A catch all term for data that won’t fit in the usual containers.
What do the three v’s do?
Describe big data.
What are the 3 v’s?
Volume.
Velocity.
Variety.
Define volume.
Too much data for it all to fit on a conventional hard drive or server. Data has to be stored over multiple serves, each of which is composed over many hard drives.
In terms of volume, why must data be stored over multiple servers?
As relational databases don’t scale well over multiple machines.
Define velocity.
Data in the servers created and modified rapidly. Servers must respond to frequently changing data within a matter of milliseconds.
Define variety.
Data held on the servers consists of many different data types - from binary files to multimedia files.
In terms of big data, what is the biggest problem?
Unstructured nature gives cause for difficulty when analysing the data. Conventional databases are not suited to store big data as it is required that it confirms to a column and row structure. Do not scale well over multiple servers.
What needs to happen when storing big data over multiple servers?
The processing associated with using the data must be amongst multiple machines.
Why is storing big data over multiple machines incredibly difficult with conventional programming paradigms?

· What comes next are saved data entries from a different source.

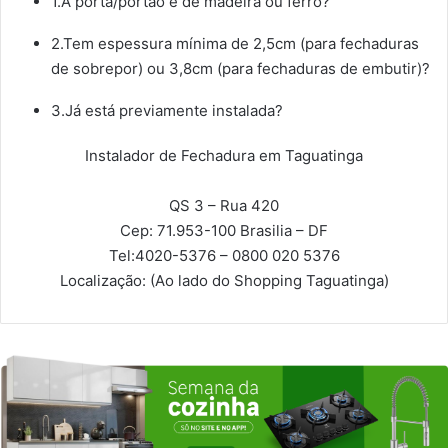
1.A porta/portão é de madeira ou ferro?
2.Tem espessura mínima de 2,5cm (para fechaduras
de sobrepor) ou 3,8cm (para fechaduras de embutir)?
3.Já está previamente instalada?
Instalador de Fechadura em Taguatinga
QS 3 – Rua 420
Cep: 71.953-100
Brasilia – DF
Tel:
4020-5376 – 0800 020 5376
Localização:
(Ao lado do Shopping Taguatinga)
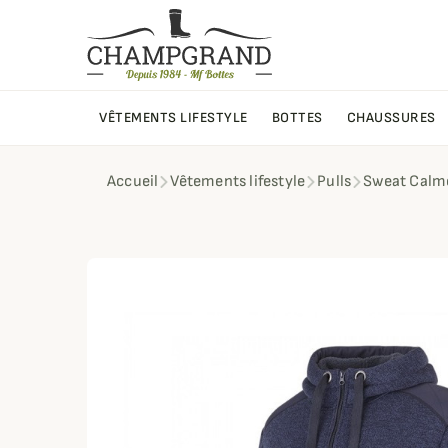
VÊTEMENTS LIFESTYLE
BOTTES
CHAUSSURES
Accueil
Vêtements lifestyle
Pulls
Sweat Calm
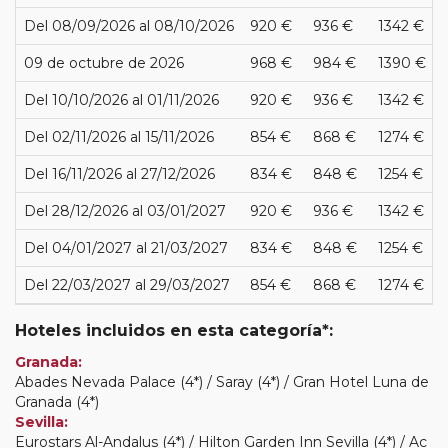
Del 08/09/2026 al 08/10/2026
920 €
936 €
1342 €
09 de octubre de 2026
968 €
984 €
1390 €
Del 10/10/2026 al 01/11/2026
920 €
936 €
1342 €
Del 02/11/2026 al 15/11/2026
854 €
868 €
1274 €
Del 16/11/2026 al 27/12/2026
834 €
848 €
1254 €
Del 28/12/2026 al 03/01/2027
920 €
936 €
1342 €
Del 04/01/2027 al 21/03/2027
834 €
848 €
1254 €
Del 22/03/2027 al 29/03/2027
854 €
868 €
1274 €
Hoteles incluidos en esta categoría*:
Granada:
Abades Nevada Palace (4*) / Saray (4*) / Gran Hotel Luna de
Granada (4*)
Sevilla:
Eurostars Al-Andalus (4*) / Hilton Garden Inn Sevilla (4*) / Ac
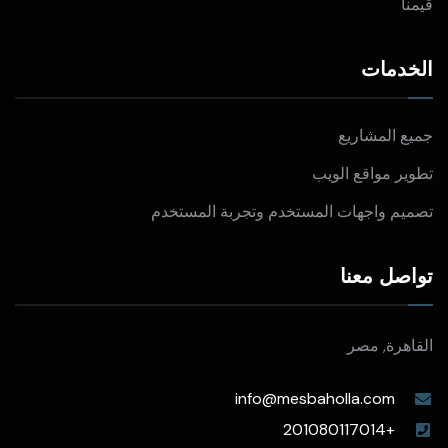
قيمنا
الخدمات
جميع المشاريع
تطوير مواقع الويب
تصميم واجهات المستخدم وتجربة المستخدم
تواصل معنا
القاهرة, مصر
info@mesbaholla.com
+201080117014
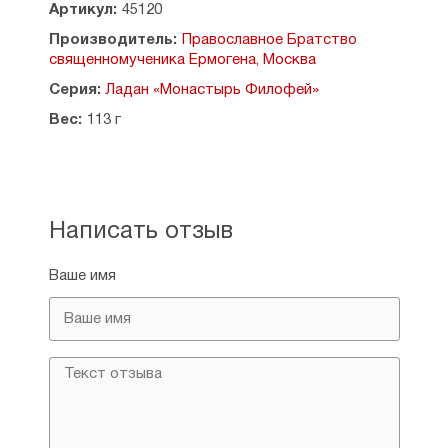
Артикул:
45120
Производитель:
Православное Братство
священномученика Ермогена, Москва
Серия:
Ладан «Монастырь Филофей»
Вес:
113 г
Написать отзыв
Ваше имя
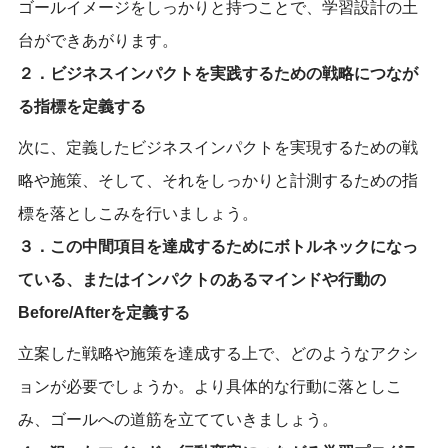
ゴールイメージをしっかりと持つことで、学習設計の土
台ができあがります。
２．ビジネスインパクトを実践するための戦略につなが
る指標を定義する
次に、定義したビジネスインパクトを実現するための戦
略や施策、そして、それをしっかりと計測するための指
標を落としこみを行いましょう。
３．この中間項目を達成するためにボトルネックになっ
ている、またはインパクトのあるマインドや行動の
Before/Afterを定義する
立案した戦略や施策を達成する上で、どのようなアクシ
ョンが必要でしょうか。より具体的な行動に落としこ
み、ゴールへの道筋を立てていきましょう。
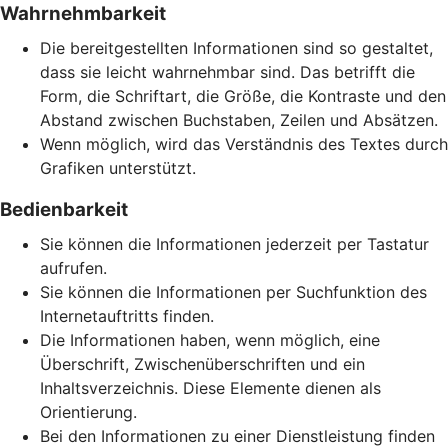
Wahrnehmbarkeit
Die bereitgestellten Informationen sind so gestaltet,
dass sie leicht wahrnehmbar sind. Das betrifft die
Form, die Schriftart, die Größe, die Kontraste und den
Abstand zwischen Buchstaben, Zeilen und Absätzen.
Wenn möglich, wird das Verständnis des Textes durch
Grafiken unterstützt.
Bedienbarkeit
Sie können die Informationen jederzeit per Tastatur
aufrufen.
Sie können die Informationen per Suchfunktion des
Internetauftritts finden.
Die Informationen haben, wenn möglich, eine
Überschrift, Zwischenüberschriften und ein
Inhaltsverzeichnis. Diese Elemente dienen als
Orientierung.
Bei den Informationen zu einer Dienstleistung finden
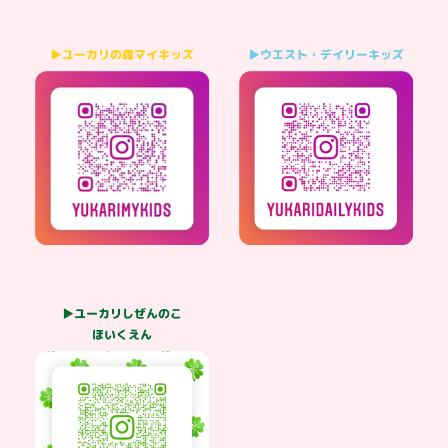
▶ウエスト・デイリーキッズ
▶ユーカリの森マイキッズ
▶ユーカリしぜんのこ
ほいくえん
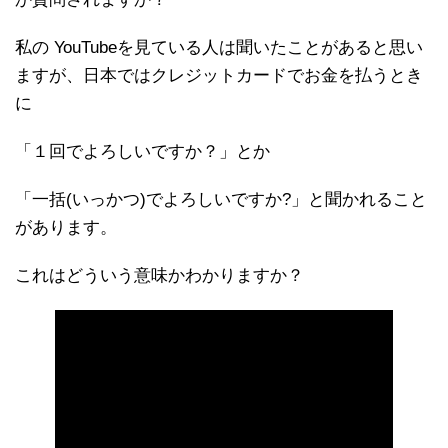
私の YouTubeを見ている人は聞いたことがあると思い
ますが、日本ではクレジットカードでお金を払うとき
に
「１回でよろしいですか？」とか
「一括(いっかつ)でよろしいですか?」と聞かれること
があります。
これはどういう意味かわかりますか？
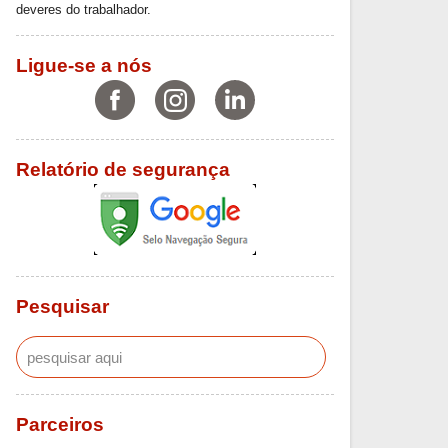
deveres do trabalhador.
Ligue-se a nós
Relatório de segurança
Pesquisar
Parceiros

As all machines would have to be synchronised so no data is overwritten or damaged.
Why is functional programming used with big data?
Solves the problem of programming over multiple machines.
Stateless - no side effects.
Uses immutable data structures.
Supports higher order functions.
Attributes make it easier to write and correct efficient, distributed code than with any procedural programming.
How can we represent data that doesn’t conform to the typical column and row format?
With the fact based model
In terms of the fact based model (FBM) how is data stored?
As a fact.
(FBM) What are the benefits of facts?
Immutable and cannot be overwritten, reducing the risk of loosing data due to human error.
(FBM) what is stored with each fact?
A time stamp - indicating the data and time each piece of information was recorded.
Why are timestamps used?
Multiple different values could be held for the same attribute - computers can discern most reason values.
Define a graph scheme (Big Data and Graphs (BDG)).
Uses nodes and edges to graphically represent the structure of a dataset.
Define an edge.
Relationships between entities with a brief description of it.
Where are the properties? (BDG)
Listed within the entities.
How often are timestamps used and why.
Rarely, as it is assumed that most nodes contain the most recent information available.
What are the alternative representations of properties? (BDG)
Inside rectangles joined to entities with a dashed line, not representing a relationship, just the properties that belong to said entity.
(Functional programming and Big Data (FPBD) when do we use functional programming in big data?
When working with data which needs to be distributed over multiple servers (volume).
(FPBD) does functional programming have side effects?
No, it will not change any values or affect the program elsewhere.
(FPBD) What is stateless news?
When the current state of the variable, regardless of the order call of functions, does not rely on variables from other function.